* [WORK TO BE COMPLETED]: Set down exactly each line of the entries below, beginning at the one that contains "Screenshot is 418x1967." and ending at the last, and no others.

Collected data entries
::::

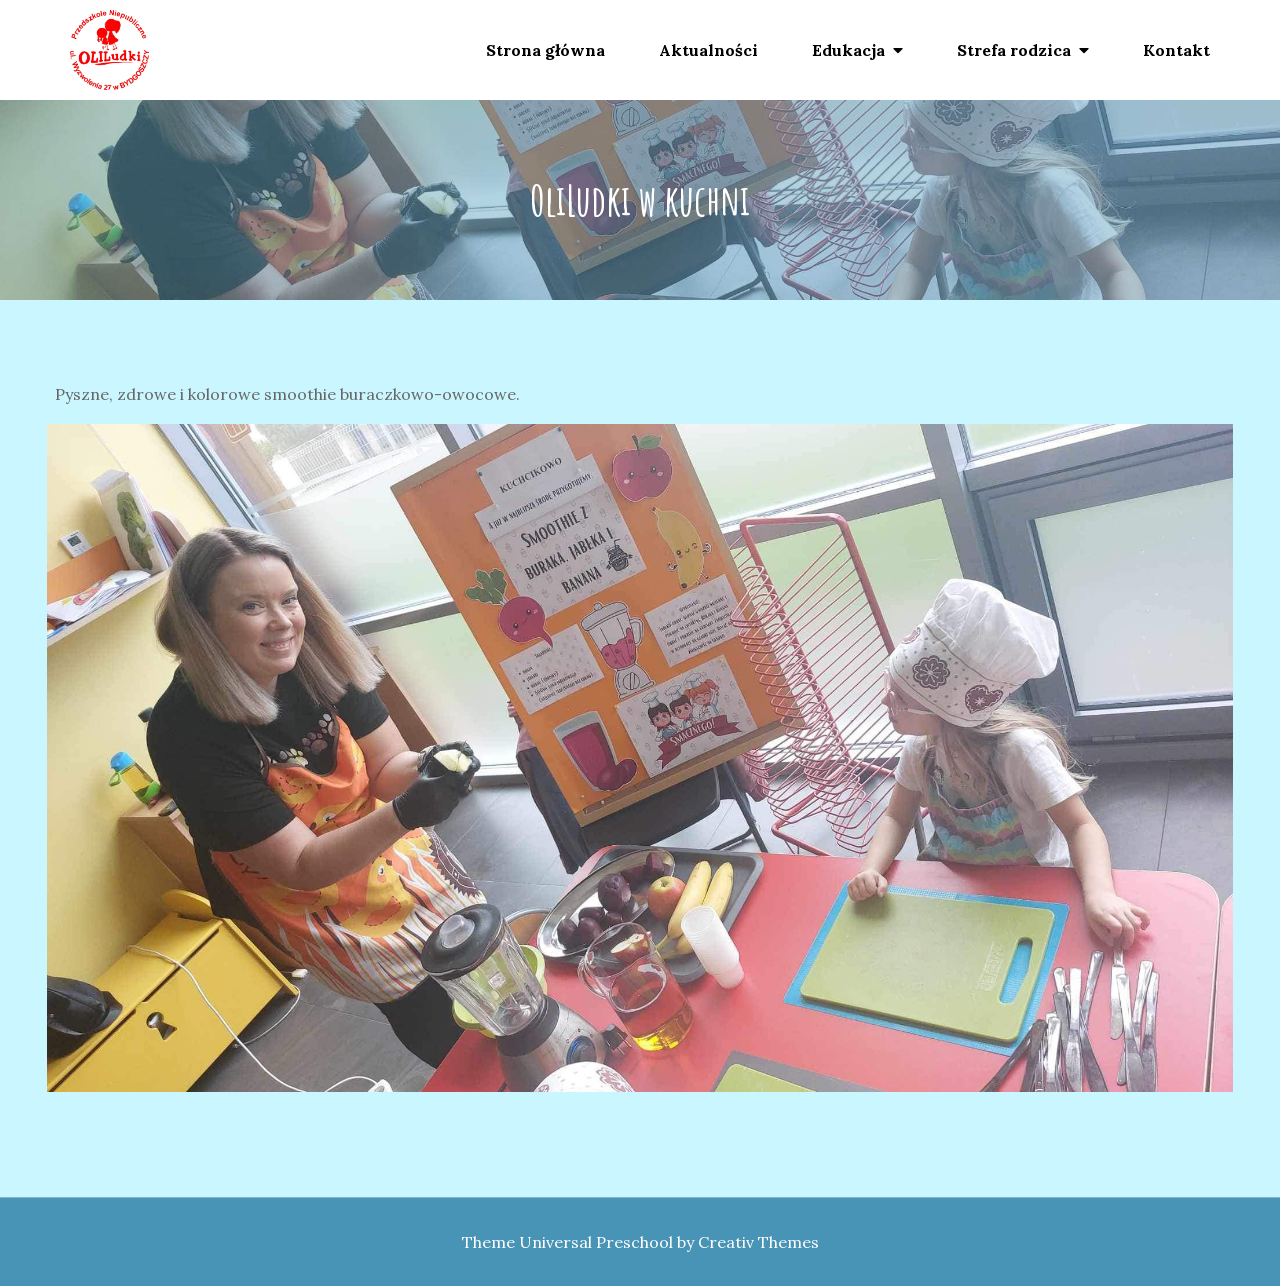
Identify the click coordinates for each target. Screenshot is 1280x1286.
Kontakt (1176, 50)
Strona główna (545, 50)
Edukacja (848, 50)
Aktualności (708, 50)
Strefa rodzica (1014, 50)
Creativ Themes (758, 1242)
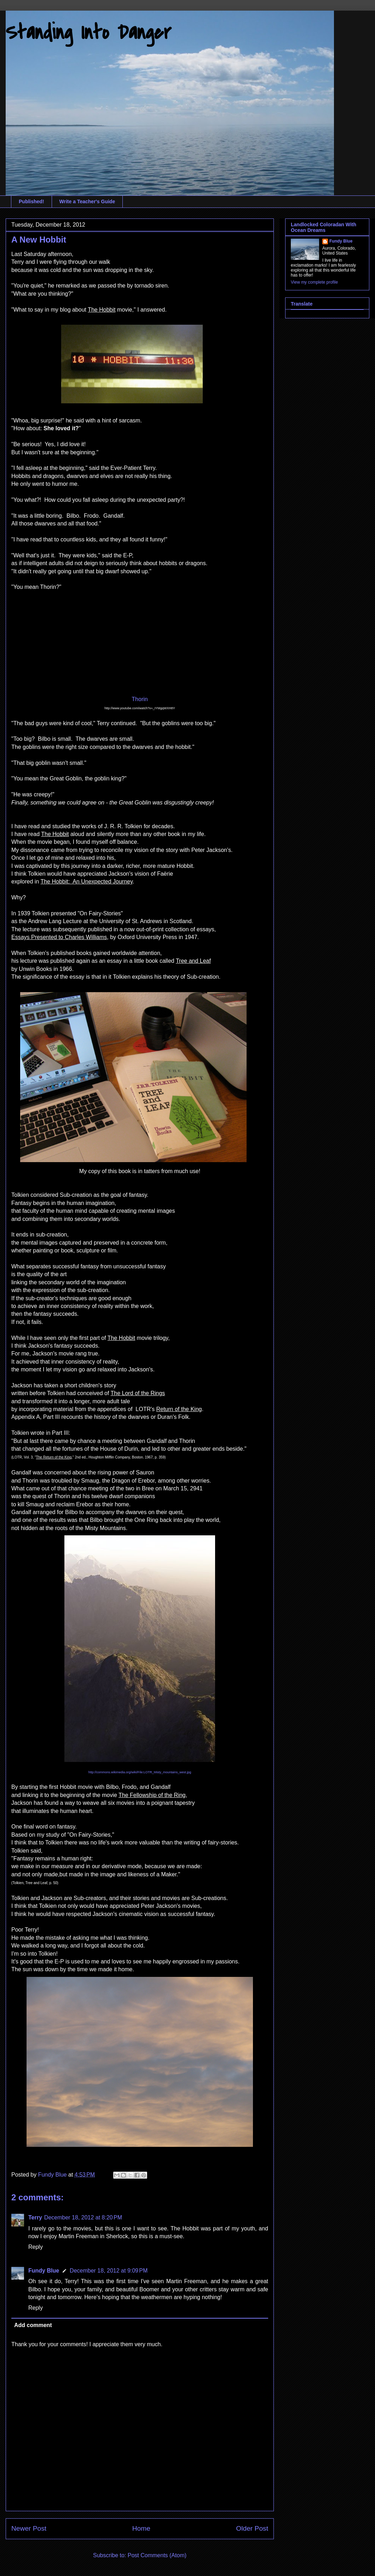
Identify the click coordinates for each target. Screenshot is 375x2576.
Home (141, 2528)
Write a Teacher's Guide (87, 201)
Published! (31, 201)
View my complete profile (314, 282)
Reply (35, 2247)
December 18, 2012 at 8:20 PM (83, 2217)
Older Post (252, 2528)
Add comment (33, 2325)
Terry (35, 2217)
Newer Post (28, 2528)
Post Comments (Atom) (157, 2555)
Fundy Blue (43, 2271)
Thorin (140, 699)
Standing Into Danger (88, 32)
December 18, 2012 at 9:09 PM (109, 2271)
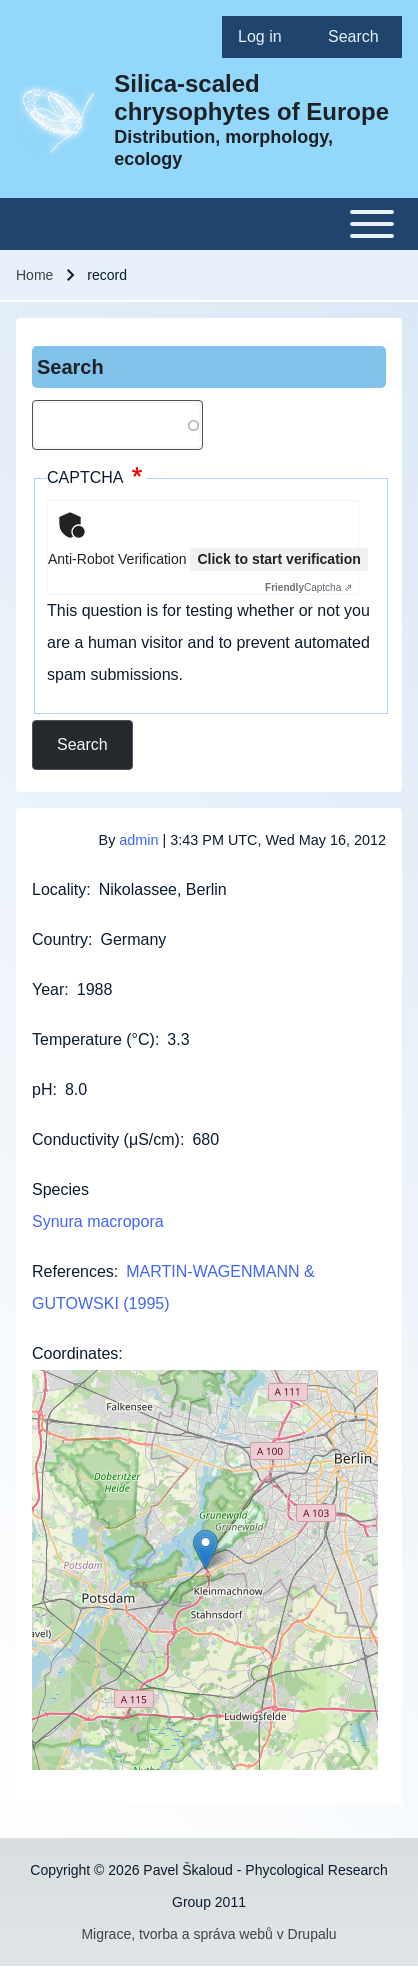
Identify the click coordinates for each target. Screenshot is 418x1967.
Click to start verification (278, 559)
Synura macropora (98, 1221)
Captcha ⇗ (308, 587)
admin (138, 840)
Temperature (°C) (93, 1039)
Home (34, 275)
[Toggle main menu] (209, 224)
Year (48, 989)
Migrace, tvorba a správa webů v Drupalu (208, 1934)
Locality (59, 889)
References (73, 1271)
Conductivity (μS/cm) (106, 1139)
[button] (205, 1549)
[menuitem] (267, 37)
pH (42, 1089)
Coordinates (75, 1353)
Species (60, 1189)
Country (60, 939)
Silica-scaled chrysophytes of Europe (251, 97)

::::

* [ANSWER TO THE PROBLEM]:
Identify the click coordinates for each target. Screenshot is 418x1967.
Click to start verification (278, 559)
Synura macropora (98, 1221)
Captcha ⇗ (308, 587)
admin (138, 840)
Temperature (°C) (93, 1039)
Home (34, 275)
[Toggle main menu] (209, 224)
Year (48, 989)
Migrace, tvorba a správa webů v Drupalu (208, 1934)
Locality (59, 889)
References (73, 1271)
Conductivity (μS/cm) (106, 1139)
[button] (205, 1549)
[menuitem] (267, 37)
pH (42, 1089)
Coordinates (75, 1353)
Species (60, 1189)
Country (60, 939)
Silica-scaled chrysophytes of Europe (251, 97)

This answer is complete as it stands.